Records drawn from a dataset
<<<<

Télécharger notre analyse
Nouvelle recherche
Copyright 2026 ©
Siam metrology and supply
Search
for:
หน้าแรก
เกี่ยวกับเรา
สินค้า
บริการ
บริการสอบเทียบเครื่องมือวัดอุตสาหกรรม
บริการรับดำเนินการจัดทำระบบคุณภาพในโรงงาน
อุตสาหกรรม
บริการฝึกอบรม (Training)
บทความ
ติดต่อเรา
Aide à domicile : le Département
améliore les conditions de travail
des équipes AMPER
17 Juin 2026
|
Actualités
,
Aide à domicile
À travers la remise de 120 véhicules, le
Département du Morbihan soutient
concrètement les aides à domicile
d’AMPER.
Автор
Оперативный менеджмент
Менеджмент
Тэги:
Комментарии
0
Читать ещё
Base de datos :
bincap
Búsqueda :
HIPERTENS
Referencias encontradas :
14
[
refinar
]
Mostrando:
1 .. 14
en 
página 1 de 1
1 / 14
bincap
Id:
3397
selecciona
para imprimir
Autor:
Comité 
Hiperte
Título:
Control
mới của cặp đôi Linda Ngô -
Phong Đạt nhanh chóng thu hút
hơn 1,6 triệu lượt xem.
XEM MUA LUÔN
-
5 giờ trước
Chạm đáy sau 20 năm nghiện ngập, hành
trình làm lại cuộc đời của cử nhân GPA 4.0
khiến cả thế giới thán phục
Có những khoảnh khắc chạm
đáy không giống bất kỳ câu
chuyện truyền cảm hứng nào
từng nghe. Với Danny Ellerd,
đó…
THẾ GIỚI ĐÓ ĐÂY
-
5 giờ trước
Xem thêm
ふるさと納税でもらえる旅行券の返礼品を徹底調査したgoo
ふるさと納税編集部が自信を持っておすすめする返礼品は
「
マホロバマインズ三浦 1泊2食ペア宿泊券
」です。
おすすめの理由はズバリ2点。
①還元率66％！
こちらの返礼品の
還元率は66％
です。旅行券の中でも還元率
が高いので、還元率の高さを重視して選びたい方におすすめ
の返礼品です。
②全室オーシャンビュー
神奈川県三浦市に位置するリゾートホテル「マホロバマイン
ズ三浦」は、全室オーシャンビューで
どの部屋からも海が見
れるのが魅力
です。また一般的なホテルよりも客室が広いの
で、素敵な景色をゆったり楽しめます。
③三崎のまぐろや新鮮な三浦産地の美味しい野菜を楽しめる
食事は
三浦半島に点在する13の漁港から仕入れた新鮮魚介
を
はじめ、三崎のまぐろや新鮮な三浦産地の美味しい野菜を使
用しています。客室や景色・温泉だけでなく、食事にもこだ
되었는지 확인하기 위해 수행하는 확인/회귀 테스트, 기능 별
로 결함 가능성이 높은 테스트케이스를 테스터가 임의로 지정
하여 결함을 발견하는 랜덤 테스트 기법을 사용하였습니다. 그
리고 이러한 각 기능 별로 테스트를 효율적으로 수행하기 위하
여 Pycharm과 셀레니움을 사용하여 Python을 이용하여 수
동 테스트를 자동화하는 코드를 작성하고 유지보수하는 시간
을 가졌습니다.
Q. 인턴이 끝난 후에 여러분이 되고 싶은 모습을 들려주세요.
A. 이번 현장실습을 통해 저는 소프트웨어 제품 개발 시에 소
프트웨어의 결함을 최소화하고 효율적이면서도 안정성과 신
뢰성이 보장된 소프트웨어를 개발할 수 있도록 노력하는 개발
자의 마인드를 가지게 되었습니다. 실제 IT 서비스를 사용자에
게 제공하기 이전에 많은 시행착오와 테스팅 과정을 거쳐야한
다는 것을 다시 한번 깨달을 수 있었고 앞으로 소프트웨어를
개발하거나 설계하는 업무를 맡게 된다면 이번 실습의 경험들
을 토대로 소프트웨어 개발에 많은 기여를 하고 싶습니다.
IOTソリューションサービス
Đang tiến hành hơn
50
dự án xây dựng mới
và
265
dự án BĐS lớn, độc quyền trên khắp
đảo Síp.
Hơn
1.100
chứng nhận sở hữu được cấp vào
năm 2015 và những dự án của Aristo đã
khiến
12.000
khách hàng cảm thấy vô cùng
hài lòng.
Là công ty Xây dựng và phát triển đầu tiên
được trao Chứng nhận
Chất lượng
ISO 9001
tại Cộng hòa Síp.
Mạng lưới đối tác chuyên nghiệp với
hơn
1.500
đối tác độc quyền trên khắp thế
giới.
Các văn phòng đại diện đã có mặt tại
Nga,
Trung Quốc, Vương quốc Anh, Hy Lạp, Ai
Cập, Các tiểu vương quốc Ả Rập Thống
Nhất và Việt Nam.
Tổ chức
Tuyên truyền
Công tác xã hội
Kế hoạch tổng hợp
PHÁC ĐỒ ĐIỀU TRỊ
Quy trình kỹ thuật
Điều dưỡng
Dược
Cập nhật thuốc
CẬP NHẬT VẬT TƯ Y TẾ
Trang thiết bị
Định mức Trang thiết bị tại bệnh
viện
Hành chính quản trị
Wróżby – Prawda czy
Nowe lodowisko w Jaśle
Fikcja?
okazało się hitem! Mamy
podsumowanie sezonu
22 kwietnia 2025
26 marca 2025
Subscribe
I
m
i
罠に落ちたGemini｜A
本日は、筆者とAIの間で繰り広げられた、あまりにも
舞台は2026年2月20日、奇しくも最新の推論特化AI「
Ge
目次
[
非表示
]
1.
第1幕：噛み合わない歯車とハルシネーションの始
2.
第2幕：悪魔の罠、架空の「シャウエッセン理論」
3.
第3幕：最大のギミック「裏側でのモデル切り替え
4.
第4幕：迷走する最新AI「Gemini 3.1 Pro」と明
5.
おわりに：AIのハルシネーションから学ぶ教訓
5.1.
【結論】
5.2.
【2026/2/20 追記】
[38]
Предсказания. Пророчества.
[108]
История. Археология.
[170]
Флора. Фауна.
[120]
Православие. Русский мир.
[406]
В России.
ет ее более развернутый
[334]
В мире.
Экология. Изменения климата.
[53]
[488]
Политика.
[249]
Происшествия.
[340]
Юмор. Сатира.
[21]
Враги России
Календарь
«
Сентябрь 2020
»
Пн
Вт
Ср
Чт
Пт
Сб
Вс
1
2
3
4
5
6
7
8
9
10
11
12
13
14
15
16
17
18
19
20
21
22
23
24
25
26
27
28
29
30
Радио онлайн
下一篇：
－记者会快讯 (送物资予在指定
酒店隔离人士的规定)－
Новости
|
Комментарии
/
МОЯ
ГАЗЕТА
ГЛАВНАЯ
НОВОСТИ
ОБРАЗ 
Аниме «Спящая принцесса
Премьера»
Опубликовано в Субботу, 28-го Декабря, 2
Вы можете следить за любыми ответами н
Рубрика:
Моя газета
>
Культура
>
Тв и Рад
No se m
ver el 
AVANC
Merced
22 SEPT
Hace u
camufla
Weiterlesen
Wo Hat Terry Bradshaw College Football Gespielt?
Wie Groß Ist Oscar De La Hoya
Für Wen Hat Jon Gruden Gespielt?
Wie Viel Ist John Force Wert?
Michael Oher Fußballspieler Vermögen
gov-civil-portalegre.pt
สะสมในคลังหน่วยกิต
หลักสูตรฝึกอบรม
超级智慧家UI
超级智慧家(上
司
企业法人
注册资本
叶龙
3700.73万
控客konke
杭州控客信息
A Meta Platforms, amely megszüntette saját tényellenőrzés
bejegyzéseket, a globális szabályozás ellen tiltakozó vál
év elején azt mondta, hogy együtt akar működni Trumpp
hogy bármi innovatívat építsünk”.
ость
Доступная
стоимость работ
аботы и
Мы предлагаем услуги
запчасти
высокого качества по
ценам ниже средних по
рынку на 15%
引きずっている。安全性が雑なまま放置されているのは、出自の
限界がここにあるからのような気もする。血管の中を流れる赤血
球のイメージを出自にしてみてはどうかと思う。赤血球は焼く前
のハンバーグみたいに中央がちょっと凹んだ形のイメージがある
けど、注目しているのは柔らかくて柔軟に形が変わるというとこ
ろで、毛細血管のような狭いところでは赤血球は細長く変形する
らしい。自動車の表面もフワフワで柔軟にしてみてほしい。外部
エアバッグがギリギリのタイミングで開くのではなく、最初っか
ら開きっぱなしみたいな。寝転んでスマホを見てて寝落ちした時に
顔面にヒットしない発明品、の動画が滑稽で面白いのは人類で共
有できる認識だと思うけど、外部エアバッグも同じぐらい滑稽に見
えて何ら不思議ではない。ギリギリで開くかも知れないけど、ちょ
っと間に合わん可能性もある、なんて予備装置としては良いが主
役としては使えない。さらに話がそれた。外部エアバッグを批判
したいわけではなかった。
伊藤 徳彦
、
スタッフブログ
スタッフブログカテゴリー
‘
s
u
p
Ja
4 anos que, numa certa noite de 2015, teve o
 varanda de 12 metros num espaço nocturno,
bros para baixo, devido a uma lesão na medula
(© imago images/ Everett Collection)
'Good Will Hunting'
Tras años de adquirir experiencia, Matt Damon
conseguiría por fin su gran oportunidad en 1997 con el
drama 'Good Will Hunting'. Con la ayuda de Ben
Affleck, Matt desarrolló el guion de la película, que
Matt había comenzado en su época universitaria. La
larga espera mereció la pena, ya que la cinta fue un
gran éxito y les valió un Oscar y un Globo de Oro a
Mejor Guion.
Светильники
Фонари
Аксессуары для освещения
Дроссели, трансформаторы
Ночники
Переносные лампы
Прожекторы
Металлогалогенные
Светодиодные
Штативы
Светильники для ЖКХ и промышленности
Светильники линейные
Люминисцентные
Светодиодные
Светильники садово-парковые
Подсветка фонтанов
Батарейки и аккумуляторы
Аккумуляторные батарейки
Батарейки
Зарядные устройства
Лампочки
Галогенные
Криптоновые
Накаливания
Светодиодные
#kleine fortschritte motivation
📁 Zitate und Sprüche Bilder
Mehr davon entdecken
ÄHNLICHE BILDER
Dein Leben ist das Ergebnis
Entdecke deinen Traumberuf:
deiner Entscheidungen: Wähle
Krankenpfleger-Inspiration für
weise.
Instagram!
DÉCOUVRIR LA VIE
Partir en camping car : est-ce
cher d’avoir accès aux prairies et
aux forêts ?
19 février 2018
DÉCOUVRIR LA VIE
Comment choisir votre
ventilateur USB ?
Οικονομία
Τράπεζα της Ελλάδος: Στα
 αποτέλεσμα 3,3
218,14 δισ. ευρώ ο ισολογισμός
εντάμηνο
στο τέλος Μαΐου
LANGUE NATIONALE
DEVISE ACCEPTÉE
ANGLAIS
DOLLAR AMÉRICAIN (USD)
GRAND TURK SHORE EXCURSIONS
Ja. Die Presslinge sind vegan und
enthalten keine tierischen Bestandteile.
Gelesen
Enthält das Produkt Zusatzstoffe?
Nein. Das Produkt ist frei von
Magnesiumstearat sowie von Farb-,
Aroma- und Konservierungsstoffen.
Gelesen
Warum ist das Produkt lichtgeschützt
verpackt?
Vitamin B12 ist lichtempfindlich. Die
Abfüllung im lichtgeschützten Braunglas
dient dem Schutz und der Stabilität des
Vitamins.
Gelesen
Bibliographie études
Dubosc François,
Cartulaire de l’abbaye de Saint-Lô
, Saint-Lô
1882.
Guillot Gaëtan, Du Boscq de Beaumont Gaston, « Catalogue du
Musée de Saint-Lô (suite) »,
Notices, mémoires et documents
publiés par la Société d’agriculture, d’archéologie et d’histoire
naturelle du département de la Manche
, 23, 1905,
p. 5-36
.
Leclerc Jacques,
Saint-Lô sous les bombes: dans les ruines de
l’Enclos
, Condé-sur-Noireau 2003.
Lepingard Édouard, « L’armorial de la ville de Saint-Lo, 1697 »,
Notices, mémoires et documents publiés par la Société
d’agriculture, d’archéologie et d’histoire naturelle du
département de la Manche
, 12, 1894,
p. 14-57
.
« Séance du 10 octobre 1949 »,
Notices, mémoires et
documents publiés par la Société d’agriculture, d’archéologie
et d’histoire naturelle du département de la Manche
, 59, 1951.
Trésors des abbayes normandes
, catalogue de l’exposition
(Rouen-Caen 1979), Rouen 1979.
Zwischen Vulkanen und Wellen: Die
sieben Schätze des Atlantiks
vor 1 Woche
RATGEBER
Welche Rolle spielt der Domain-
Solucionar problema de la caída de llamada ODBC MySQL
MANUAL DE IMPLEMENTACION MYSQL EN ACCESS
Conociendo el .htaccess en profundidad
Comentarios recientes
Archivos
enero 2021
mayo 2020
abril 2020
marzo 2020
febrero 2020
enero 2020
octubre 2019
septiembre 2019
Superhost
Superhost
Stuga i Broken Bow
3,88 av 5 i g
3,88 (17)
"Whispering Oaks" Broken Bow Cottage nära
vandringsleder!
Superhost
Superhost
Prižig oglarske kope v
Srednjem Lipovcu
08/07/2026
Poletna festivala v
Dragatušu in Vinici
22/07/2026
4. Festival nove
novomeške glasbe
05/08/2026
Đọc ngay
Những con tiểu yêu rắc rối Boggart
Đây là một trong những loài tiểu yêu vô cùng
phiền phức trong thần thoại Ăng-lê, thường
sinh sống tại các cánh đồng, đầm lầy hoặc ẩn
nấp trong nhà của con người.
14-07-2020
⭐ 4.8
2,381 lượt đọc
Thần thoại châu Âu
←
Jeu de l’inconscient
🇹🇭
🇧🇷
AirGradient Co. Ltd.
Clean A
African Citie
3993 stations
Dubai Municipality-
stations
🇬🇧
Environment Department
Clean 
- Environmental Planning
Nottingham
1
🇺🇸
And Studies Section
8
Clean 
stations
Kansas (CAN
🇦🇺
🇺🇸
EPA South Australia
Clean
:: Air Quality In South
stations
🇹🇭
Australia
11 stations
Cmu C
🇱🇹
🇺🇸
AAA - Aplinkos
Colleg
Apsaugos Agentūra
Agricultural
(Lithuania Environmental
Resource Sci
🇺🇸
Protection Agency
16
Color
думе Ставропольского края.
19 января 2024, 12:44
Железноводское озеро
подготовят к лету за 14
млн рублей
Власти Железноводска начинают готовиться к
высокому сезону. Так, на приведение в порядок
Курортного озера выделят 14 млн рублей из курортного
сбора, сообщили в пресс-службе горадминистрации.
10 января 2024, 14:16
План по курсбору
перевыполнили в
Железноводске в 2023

>>>>

▸ **Exercise directions**
Taking every line of the records above into account, tally those that contain "Trang" and give only the total.

▸ **Answer for the task**
2